O HP entrevistou nesta terça-feira, 8, Eduardo Assunção, o Chicão, presidente do Sindicato dos Eletricitários de São Paulo e membro da executiva nacional da Força Sindical, sobre a Medida Provisória sobre a privatização da Eletrobrás, que tem validade, caso não seja votada no Senado, até o dia 22 de junho.
Chicão é da nova geração de dirigentes sindicais paulistas, tem 48 anos e esteve à frente da greve geral contra a reforma da Previdência do governo Bolsonaro. Ele prevê que a privatização será um desastre: “Já sentimos na pele que toda privatização do setor elétrico trouxe queda na qualidade do serviço e aumento das tarifas”.
O líder sindical lembrou que “na crise da pandemia, no quarto trimestre de 2020, a Eletrobrás lucrou R$ 1,27 bilhão, 40% menos que no quarto trimestre de 2019, quando atingiu R$ 2,27 bilhões. Avaliou que “a privatização vai espantar o que resta de indústria no Brasil”. Considera que “os lucros das empresas superavitárias do setor elétrico deveriam ser investidos pelos governos federal e estaduais em energia limpa e não em termelétricas. E concluiu: “A Eletrobrás possui 48 usinas hidrelétricas, 12 termelétricas a gás natural, óleo e carvão, duas termonucleares, 62 usinas eólicas e uma usina solar.

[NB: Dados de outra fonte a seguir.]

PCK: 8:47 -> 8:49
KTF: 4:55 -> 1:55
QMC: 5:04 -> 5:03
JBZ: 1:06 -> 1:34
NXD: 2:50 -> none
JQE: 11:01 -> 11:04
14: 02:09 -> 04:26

Tem 71.153,60 km de linhas de transmissão, quase metade do total do país: A privatização é uma doação de mão beijada”.
Veja abaixo a íntegra da entrevista, com Carlos Alberto Pereira:
HP – Em plena CPI da pandemia, que desmascara no dia a dia do povo brasileiro o governo genocida de Bolsonaro, Guedes atropela o Senado e coloca em discussão a privatização da Eletrobrás, criada por Getúlio, e responsável pela geração de 30% da energia do Brasil. Qual a sua opinião sobre a privatização da Eletrobrás?

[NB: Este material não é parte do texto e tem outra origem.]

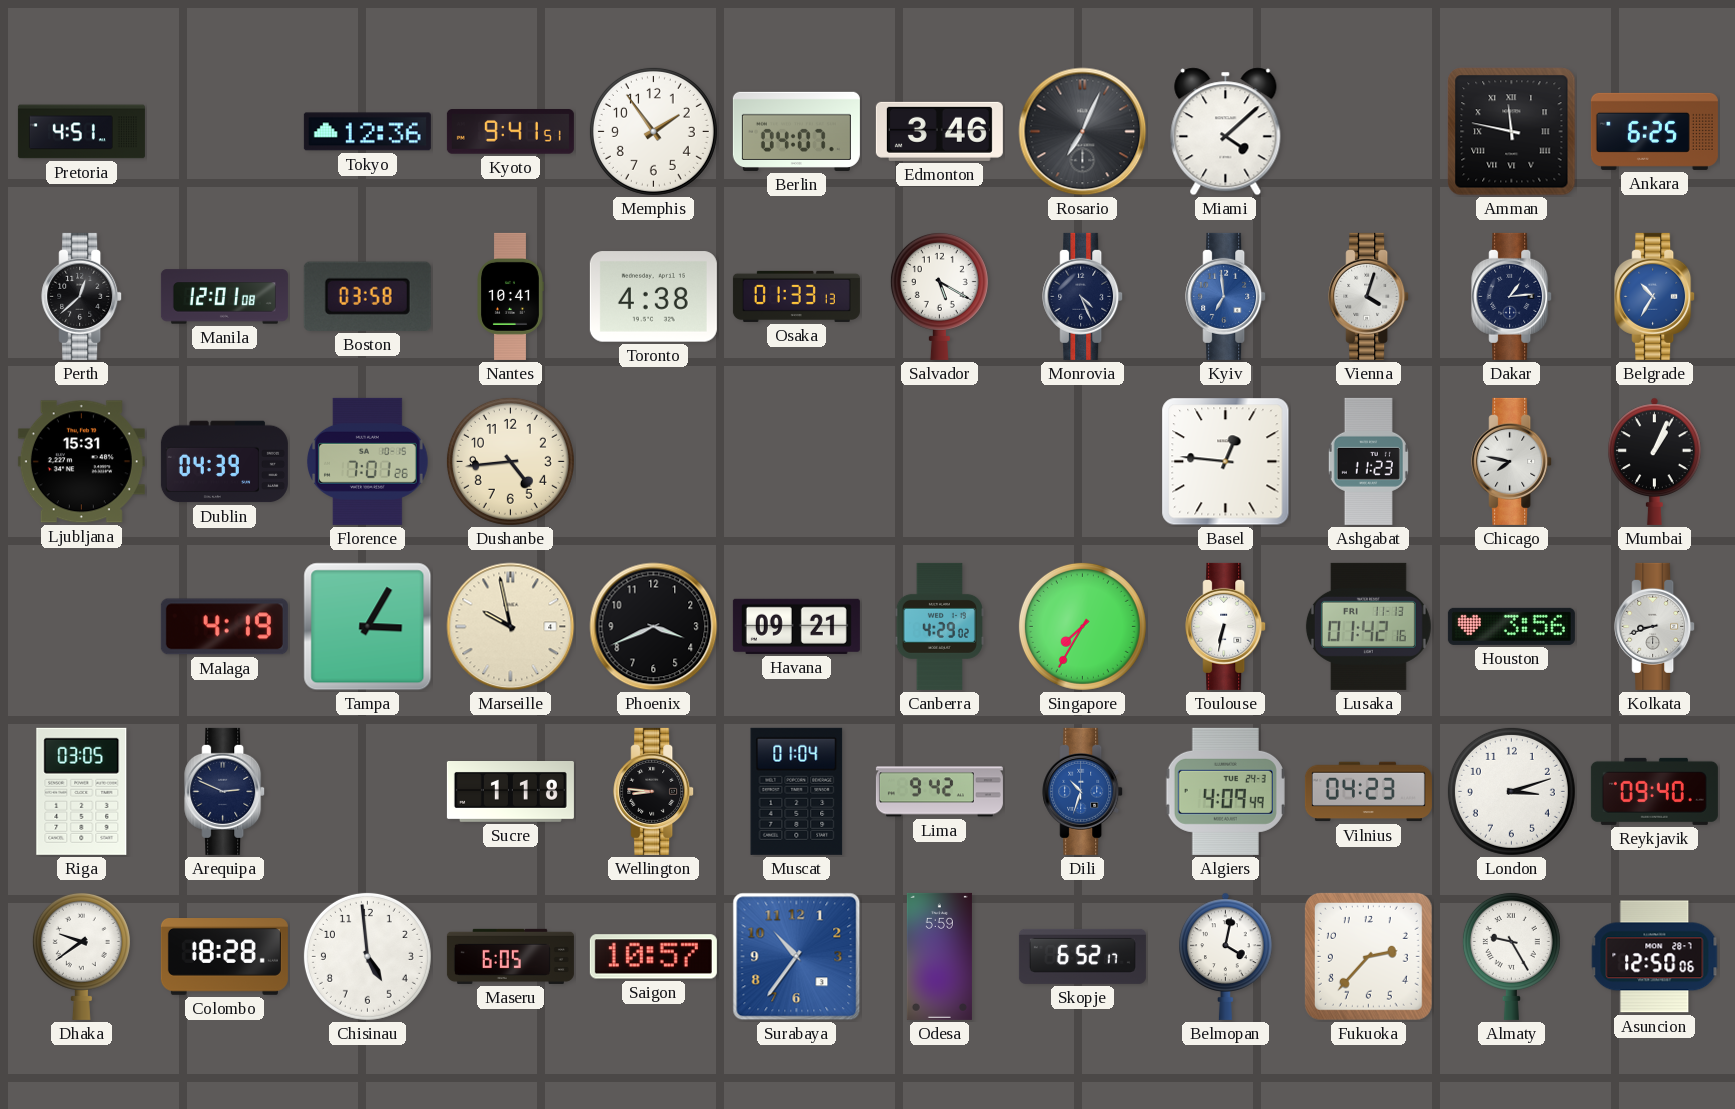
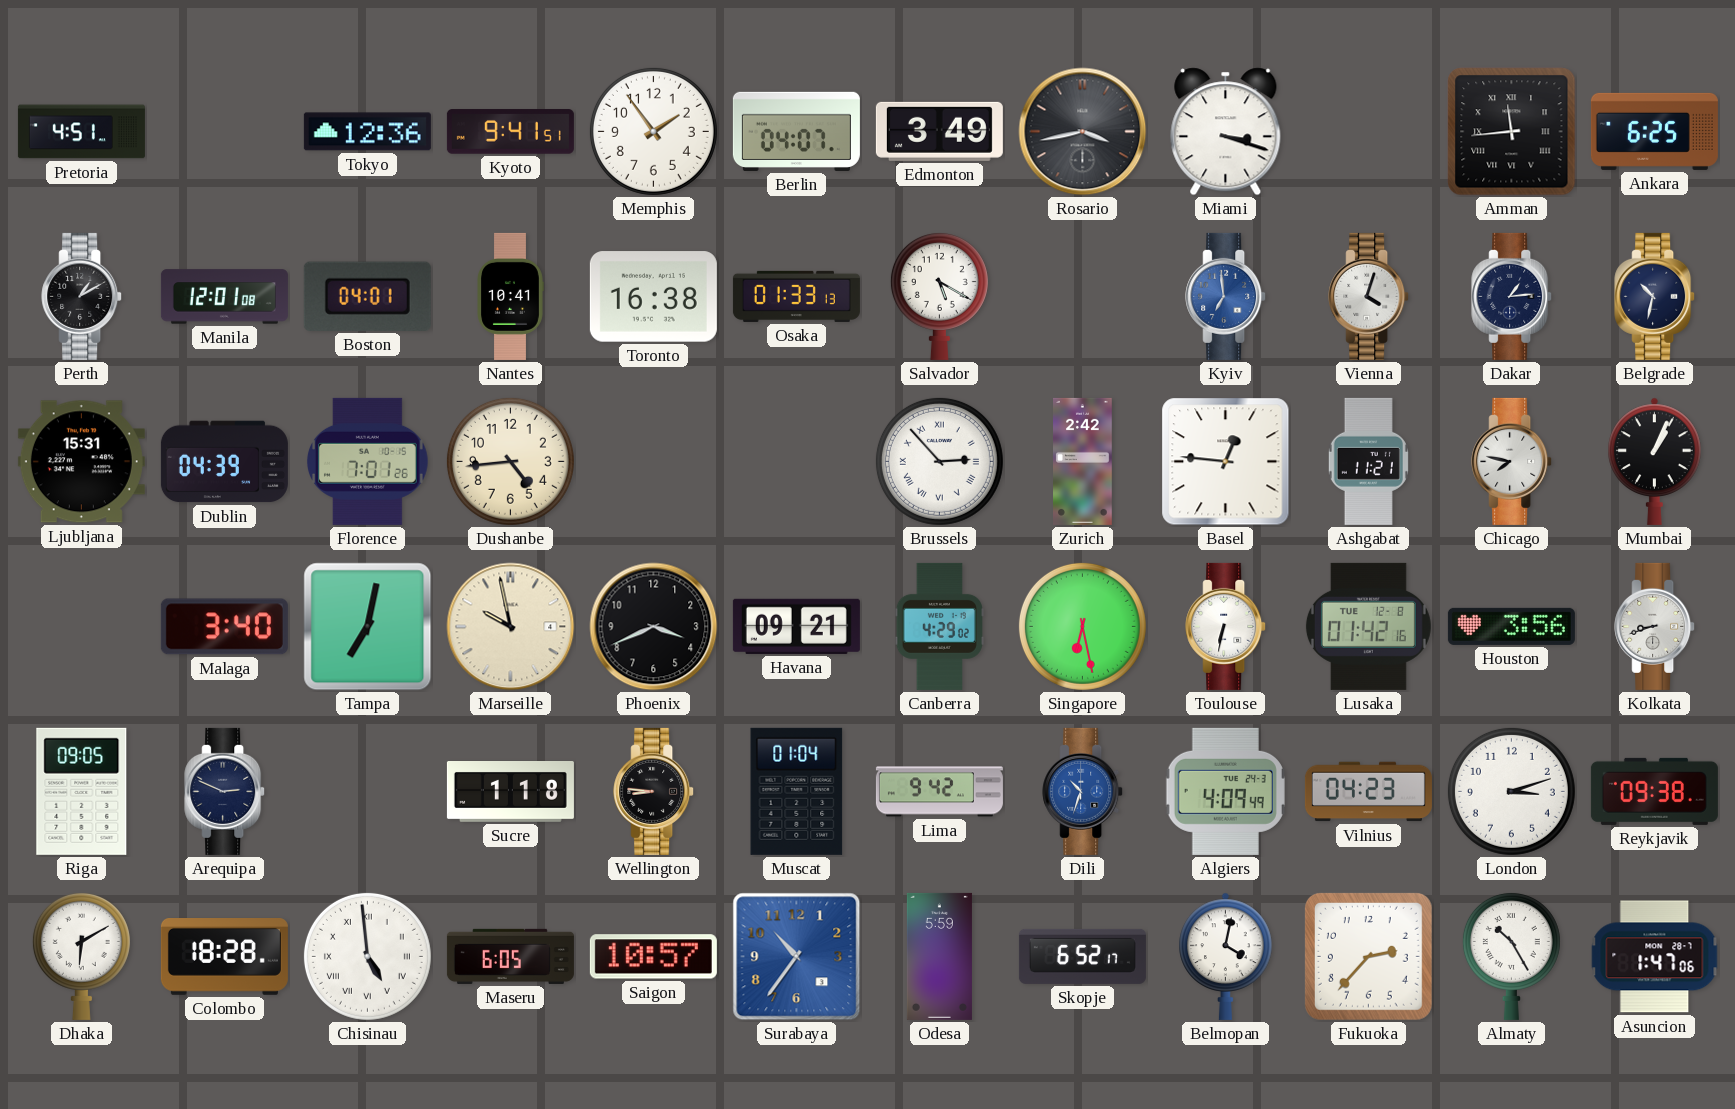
Edmonton: 3:46 -> 3:49
Rosario: 7:04 -> 3:43
Miami: 4:08 -> 3:18
Amman: 11:47 -> 11:44
Perth: 12:38 -> 1:10
Boston: 03:58 -> 04:01
Toronto: 4:38 -> 16:38
Monrovia: 4:26 -> none
Belgrade: 10:35 -> 10:32
Belgrade dial: blue -> navy
Brussels: none -> 2:53
Zurich: none -> 2:42
Ashgabat: 11:23 -> 11:21
Malaga: 4:19 -> 3:40
Tampa: 3:05 -> 7:02
Singapore: 7:35 -> 6:28
Lusaka date: FRI 11-13 -> TUE 12-8
Riga: 03:05 -> 09:05
Reykjavik: 09:40 -> 09:38
Dhaka: 9:39 -> 6:10
Chisinau numerals: Arabic -> Roman
Almaty: 9:25 -> 10:25
Asuncion: 12:50 -> 1:47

Chicão – É um desastre. Primeiro vai espantar a indústria. Vão acabar com o que resta da indústria no país. Em toda privatização o preço da energia aumentou. Quando é privado, o lucro vai para o acionista. Nunca vi o setor privado fazer uma usina. Eles querem chegar e pegar o que foi mobilizado pelo Estado e tirar lucro em cima disso. Os caras não investem a longo prazo. Querem usurpar o que é público. A privatização é um escárnio. Eu não sou contra a iniciativa privada no setor elétrico. Desde que peguem o fluxo d’água de um rio, formem um lago, criem uma usina, gerem energia, emprego e aí tirem seu lucro. Não! Eles querem pegar o que já está gerando energia, cumprindo seu objetivo social e tirar o lucro.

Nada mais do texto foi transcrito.